Data Communication & networking

This blog is for undergraduate/graduate students who require some basic information about their subjects or any other topic related to data communication.

Tuesday, 29 March 2011

Frame Relay

Frame Relay is a standardized wide area network technology that operates at the physical and logical link layers of OSI model. Frame relay originally designed for transport across Integrated Services Digital Network (ISDN) infrastructure, it may be used today in the context of many other network interfaces.
Frame relay is an example of a packet switched technology. Packet switched network enables end stations to dynamically share the network medium and the available bandwidth. 
Frame Relay is often described as a streamlined version of X.25, it is because frame relay typically operates over WAN facilities that offer more reliable connection services. Frame relay is strictly a layer 2 protocol suite, where as X.25 provides services at layer 3.
Some important characteristics of frame relay are,
1- It allows bursty data.
2- It allows the frame size 9000bytes, which can accumulate all LANs.
3- It is less expensive than other traditional WANs.
4- It has error detection only at data link layer, there is no any flow control and error control.
5- There is also a retransmission policy if frame is damaged.
6- 56 kbps, 64 kbps, 128 kbps, 256 kbps, 512 kbps and 1.5 Mbps.

Frame Relay Devices:
Devices attacted to a fram relay WAN are of two general categories.
1-Data terminal Equipment (DTE).
2-Data Circuit terminating Equipment (DCE).

DTEs generally are considered to be terminating equipment for a specific network and typically are located on the premises of a customer.

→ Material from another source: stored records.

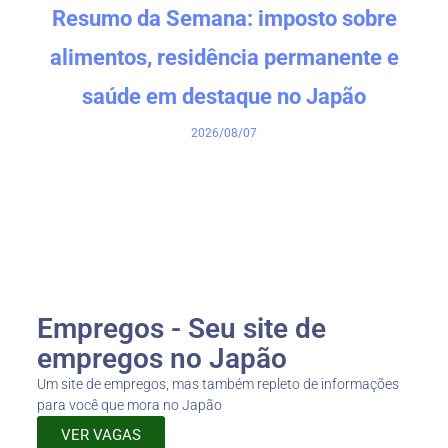
Resumo da Semana: imposto sobre
alimentos, residência permanente e
saúde em destaque no Japão
2026/08/07
Empregos - Seu site de
empregos no Japão
Um site de empregos, mas também repleto de informações
para você que mora no Japão
VER VAGAS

They are owned by the customers. e.g. PC,routers, bridges.
DCEs are carrier owned internet working devices. The purpose of DCE equipment is to provide clocking and switching services in the network.

Frame Relay Virtual Circuits:
Frame Relay provides connection-oriented data link layer communications. This means that a defined communication exists between each pair of devices and that these connections are associated with a connection identifier (ID). This service is implemented by using a FR virtual circuit, which is a logical connection created between two DTE devices across a Frame Relay packet-switched network (PSN).
Virtual circuits provide a bidirectional communication path from one DTE device to another and are uniquely identified by a data-link connection identifier (DLCI). A virtual circuit can pass through any number of intermediate DCE devices (switches) located within the Frame Relay PSN.
Frame Relay virtual circuits fall into two categories: switched virtual circuits (SVCs) and permanent virtual circuits (PVCs).

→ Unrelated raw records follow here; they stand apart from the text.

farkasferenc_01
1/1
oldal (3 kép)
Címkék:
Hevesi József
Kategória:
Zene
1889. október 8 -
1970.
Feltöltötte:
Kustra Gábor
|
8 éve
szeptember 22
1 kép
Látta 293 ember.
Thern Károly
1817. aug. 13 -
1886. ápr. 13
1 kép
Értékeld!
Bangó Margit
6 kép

Switched Virtual Circuits (SVCs)

Switched virtual circuits (SVCs) are temporary connections used in situations requiring only sporadic data transfer between DTE devices across the Frame Relay network. A communication session across an SVC consists of the following four operational states:
Call setup—The virtual circuit between two Frame Relay DTE devices is established.
Data transfer—Data is transmitted between the DTE devices over the virtual circuit.
Idle—The connection between DTE devices is still active, but no data is transferred. If an SVC remains in an idle state for a defined period of time, the call can be terminated.
Call termination—The virtual circuit between DTE devices is terminated.

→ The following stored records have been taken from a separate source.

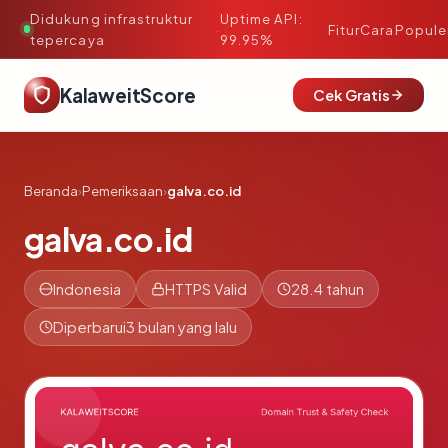
Didukung infrastruktur
Uptime API:
·
Fitur
Cara
Popule
tepercaya
99.95%
KalaweitScore
Cek Gratis
Beranda
›
Pemeriksaan
›
galva.co.id
galva.co.id
Indonesia
HTTPS Valid
28.4 tahun
Diperbarui
3 bulan yang lalu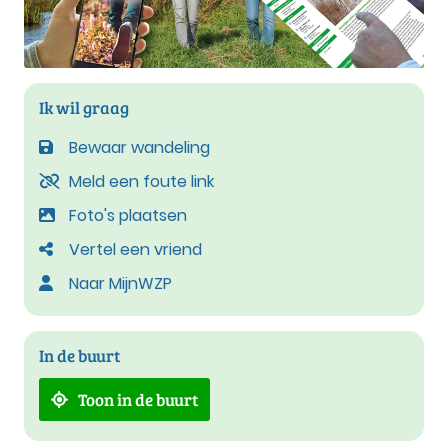
Ik wil graag
Bewaar wandeling
Meld een foute link
Foto's plaatsen
Vertel een vriend
Naar MijnWZP
In de buurt
Toon in de buurt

Permanent Virtual Circuits (PVCs)

Permanent virtual circuits (PVCs) are permanently established connections that are used for frequent and consistent data transfers between DTE devices across the Frame Relay network. Communication across a PVC does not require the call setup and termination states that are used with SVCs. PVCs always operate in one of the following two operational states:
Data transfer—Data is transmitted between the DTE devices over the virtual circuit.
Idle—The connection between DTE devices is active, but no data is transferred. Unlike SVCs, PVCs will not be terminated under any circumstances when in an idle state.
DTE devices can begin transferring data whenever they are ready because the circuit is permanently established.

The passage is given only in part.